| Work order |
Task for the records below: please retype exactly and only the lines from the first through the one with "offerte esclusive", with every picture omitted.

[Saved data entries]
....
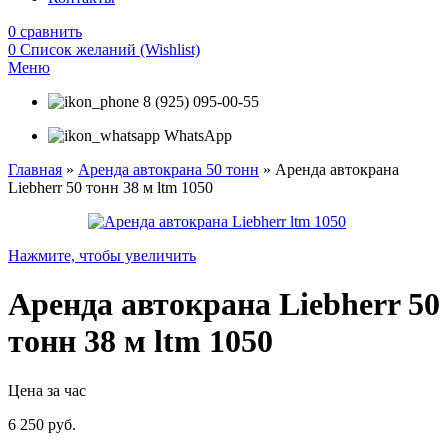
0
сравнить
0
Список желаний (Wishlist)
Меню
8 (925) 095-00-55
WhatsApp
Главная
»
Аренда автокрана 50 тонн
»
Аренда автокрана
Liebherr 50 тонн 38 м ltm 1050
Нажмите, чтобы увеличить
Аренда автокрана Liebherr 50
тонн 38 м ltm 1050
Цена за час
6 250
руб.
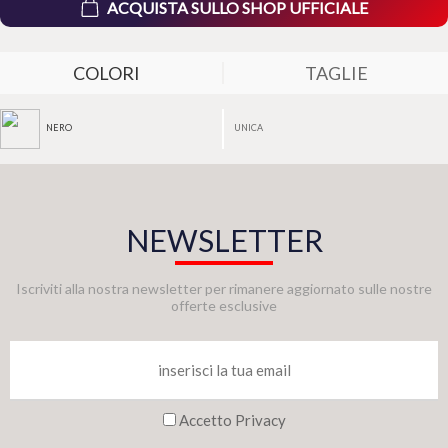
ACQUISTA SULLO SHOP UFFICIALE
COLORI
TAGLIE
UNICA
NERO
NEWSLETTER
Iscriviti alla nostra newsletter per rimanere aggiornato sulle nostre
offerte esclusive
Accetto Privacy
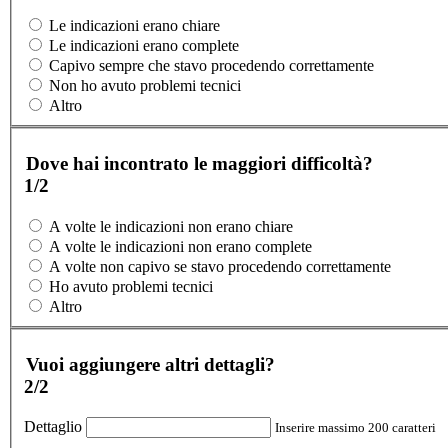
Le indicazioni erano chiare
Le indicazioni erano complete
Capivo sempre che stavo procedendo correttamente
Non ho avuto problemi tecnici
Altro
Dove hai incontrato le maggiori difficoltà?
1/2
A volte le indicazioni non erano chiare
A volte le indicazioni non erano complete
A volte non capivo se stavo procedendo correttamente
Ho avuto problemi tecnici
Altro
Vuoi aggiungere altri dettagli?
2/2
Dettaglio
Inserire massimo 200 caratteri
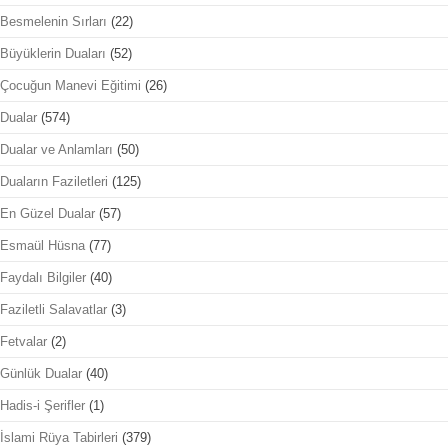
Besmelenin Sırları
(22)
Büyüklerin Duaları
(52)
Çocuğun Manevi Eğitimi
(26)
Dualar
(574)
Dualar ve Anlamları
(50)
Duaların Faziletleri
(125)
En Güzel Dualar
(57)
Esmaül Hüsna
(77)
Faydalı Bilgiler
(40)
Faziletli Salavatlar
(3)
Fetvalar
(2)
Günlük Dualar
(40)
Hadis-i Şerifler
(1)
İslami Rüya Tabirleri
(379)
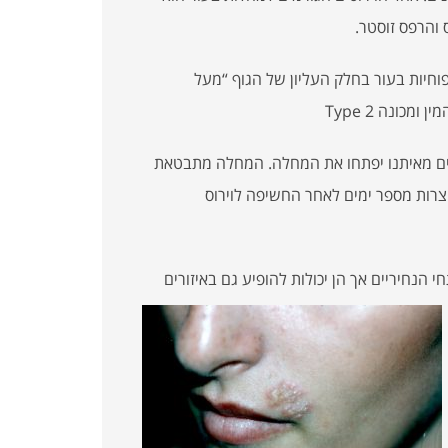
 והרפס זוסטר.
וחיות בעור בחלק העליון של הגוף “מעל
ים להרפס סימפלקס Type 1 בילדותינו אך רק 10 אחוזים מאיתנו יפתחו את המחלה. המחלה מתבטאת
צרות מספר ימים לאחר החשיפה לוירוס
הנחיריים אך הן יכולות להופיע גם באיזורים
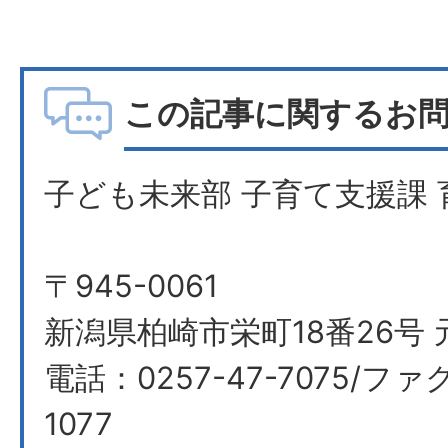
この記事に関するお
子ども未来部 子育て支援課 
〒945-0061
新潟県柏崎市栄町18番26号 
電話：0257-47-7075/ファク
1077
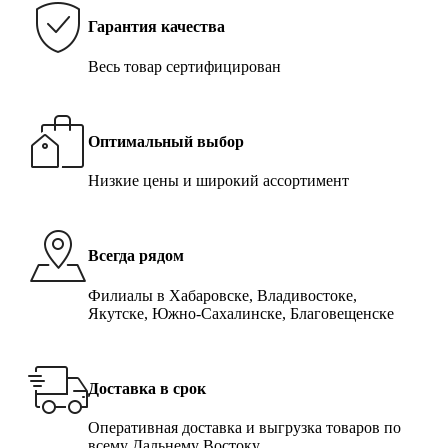
Гарантия качества
Весь товар сертифицирован
Оптимальный выбор
Низкие цены и широкий ассортимент
Всегда рядом
Филиалы в Хабаровске, Владивостоке,
Якутске, Южно-Сахалинске, Благовещенске
Доставка в срок
Оперативная доставка и выгрузка товаров по
всему Дальнему Востоку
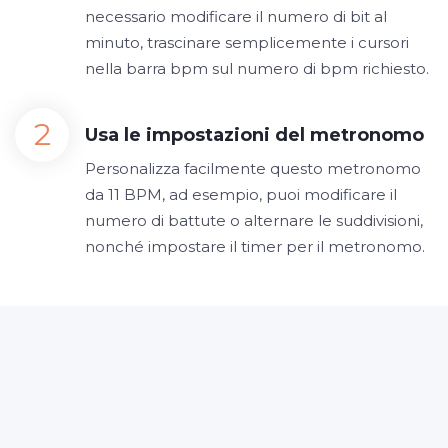
necessario modificare il numero di bit al
minuto, trascinare semplicemente i cursori
nella barra bpm sul numero di bpm richiesto.
Usa le impostazioni del metronomo
Personalizza facilmente questo metronomo
da 11 BPM, ad esempio, puoi modificare il
numero di battute o alternare le suddivisioni,
nonché impostare il timer per il metronomo.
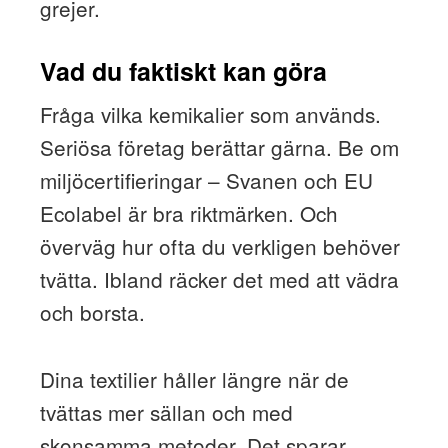
grejer.
Vad du faktiskt kan göra
Fråga vilka kemikalier som används.
Seriösa företag berättar gärna. Be om
miljöcertifieringar – Svanen och EU
Ecolabel är bra riktmärken. Och
överväg hur ofta du verkligen behöver
tvätta. Ibland räcker det med att vädra
och borsta.
Dina textilier håller längre när de
tvättas mer sällan och med
skonsamma metoder. Det sparar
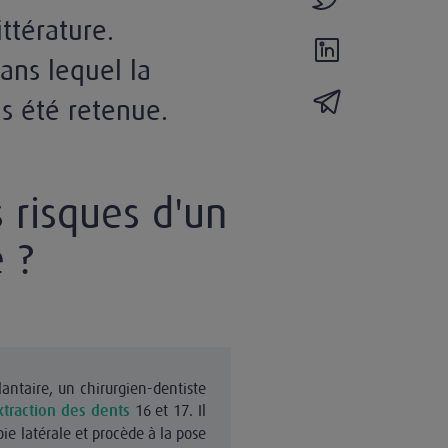
ttérature.
partager l'actual
dans lequel la
partager l'actua
as été retenue.
 risques d'un
 ?
antaire, un chirurgien-dentiste
16 et 17. Il
xtraction des dents
ie latérale et procède à la pose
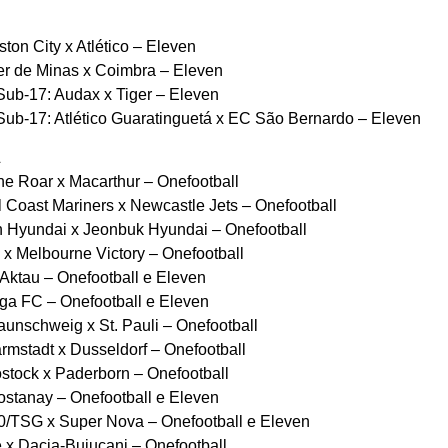
on City x Atlético – Eleven
er de Minas x Coimbra – Eleven
ub-17: Audax x Tiger – Eleven
ub-17: Atlético Guaratinguetá x EC São Bernardo – Eleven
L
e Roar x Macarthur – Onefootball
 Coast Mariners x Newcastle Jets – Onefootball
 Hyundai x Jeonbuk Hyundai – Onefootball
x Melbourne Victory – Onefootball
ktau – Onefootball e Eleven
ga FC – Onefootball e Eleven
nschweig x St. Pauli – Onefootball
mstadt x Dusseldorf – Onefootball
tock x Paderborn – Onefootball
stanay – Onefootball e Eleven
/TSG x Super Nova – Onefootball e Eleven
x Dacia-Buiucani – Onefootball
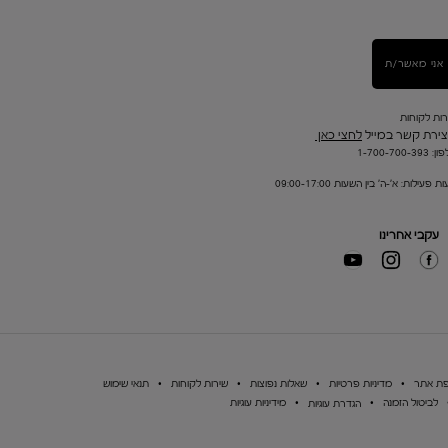
אני מאשר/ת
רות לקוחות
צירת קשר במייל
לחצי כאן
1-700-700-393
ת פעילות: א'-ה' בין השעות 09:00-17:00
עקבי אחרינו
ת אתר
מדיניות פרטיות
שאלות נפוצות
שירות לקוחות
תנאי שימוש
לביטול הזמנה
מידיניות עוגיות
הגדרת עוגיות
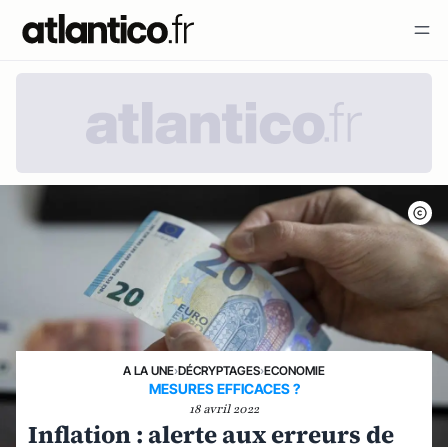
A LA UNE
›
DÉCRYPTAGES
›
ECONOMIE
MESURES EFFICACES ?
18 avril 2022
Inflation : alerte aux erreurs de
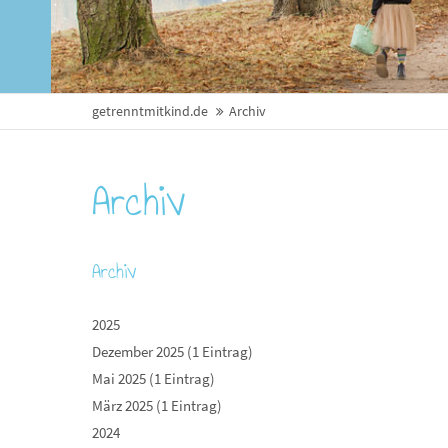
getrenntmitkind.de
Archiv
Archiv
Archiv
2025
Dezember 2025 (1 Eintrag)
Mai 2025 (1 Eintrag)
März 2025 (1 Eintrag)
2024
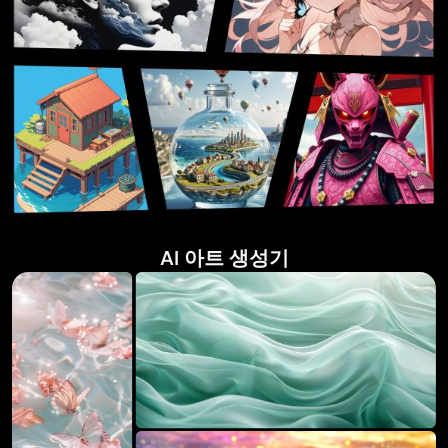
AI 아트 생성기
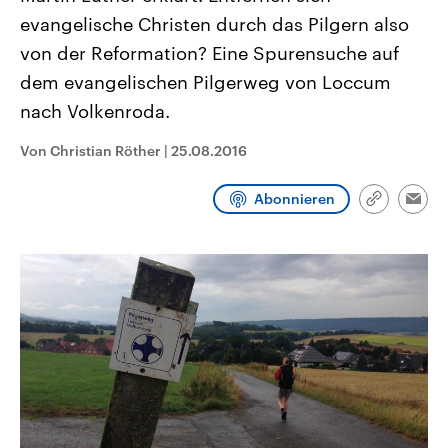
CDU, SPD und FDP regiert.-
aktuelle Weltgeschehen.
evangelische Christen durch das Pilgern also
Umfragen, Prognosen,
Wahlprogramme, aktuelle Berichte
von der Reformation? Eine Spurensuche auf
Sendungen
Programm
Podcasts
und Hintergründe zu den Parteien
und Kandidaten der anstehenden
dem evangelischen Pilgerweg von Loccum
Wahl.
nach Volkenroda.
Audio-Archiv
Von Christian Röther
|
25.08.2016
Abonnieren
Link
Emai
kopieren/te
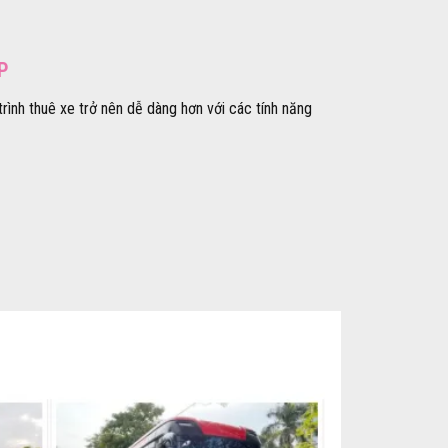
P
rình thuê xe trở nên dễ dàng hơn với các tính năng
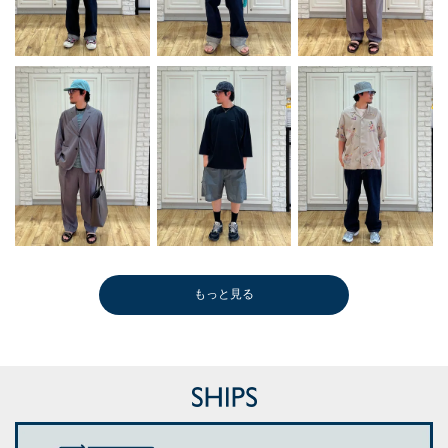
もっと見る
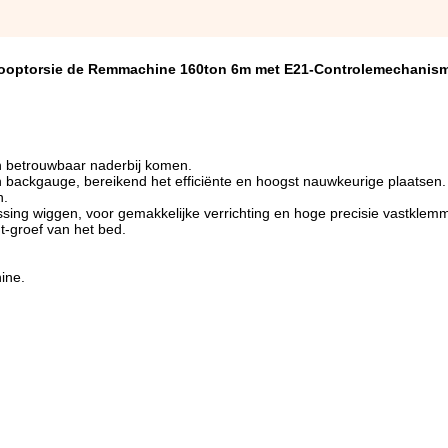
rkooptorsie de Remmachine 160ton 6m met E21-Controlemechanis
n betrouwbaar naderbij komen.
backgauge, bereikend het efficiënte en hoogst nauwkeurige plaatsen.
n.
ing wiggen, voor gemakkelijke verrichting en hoge precisie vastklem
t-groef van het bed.
ine.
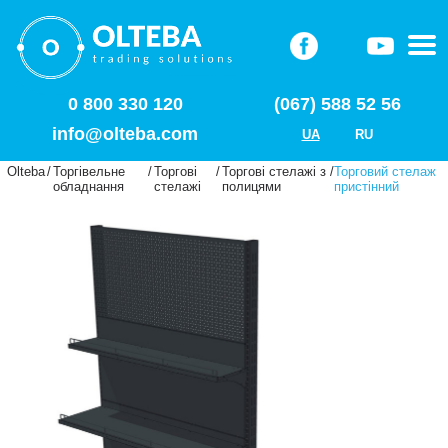
0 800 330 120
(067) 588 52 56
info@olteba.com
UA
RU
Olteba
/
Торгівельне
/
Торгові
/
Торгові стелажі з
/
Торговий стелаж
обладнання
стелажі
полицями
пристінний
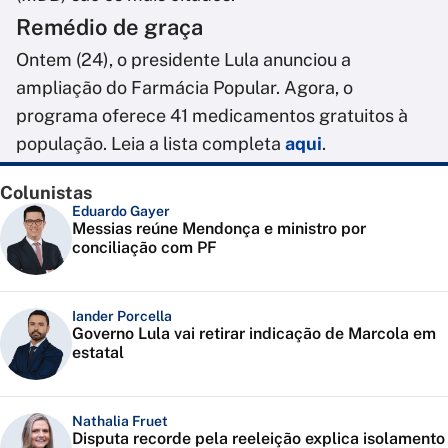
Remédio de graça
Ontem (24), o presidente Lula anunciou a
ampliação do Farmácia Popular. Agora, o
programa oferece 41 medicamentos gratuitos à
população. Leia a lista completa
aqui
.
Colunistas
Eduardo Gayer
Messias reúne Mendonça e ministro por
conciliação com PF
Iander Porcella
Governo Lula vai retirar indicação de Marcola em
estatal
Nathalia Fruet
Disputa recorde pela reeleição explica isolamento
....
| Response box |
0
сравнить
0
Список желаний (Wishlist)
Меню
8 (925) 095-00-55
WhatsApp
Главная
»
Аренда автокрана 50 тонн
»
Аренда автокрана
Liebherr 50 тонн 38 м ltm 1050
Нажмите, чтобы увеличить
Аренда автокрана Liebherr 50
тонн 38 м ltm 1050
Цена за час
6 250
руб.
ACQUISTA SULLO SHOP UFFICIALE
COLORI
TAGLIE
UNICA
NERO
NEWSLETTER
Iscriviti alla nostra newsletter per rimanere aggiornato sulle nostre
offerte esclusive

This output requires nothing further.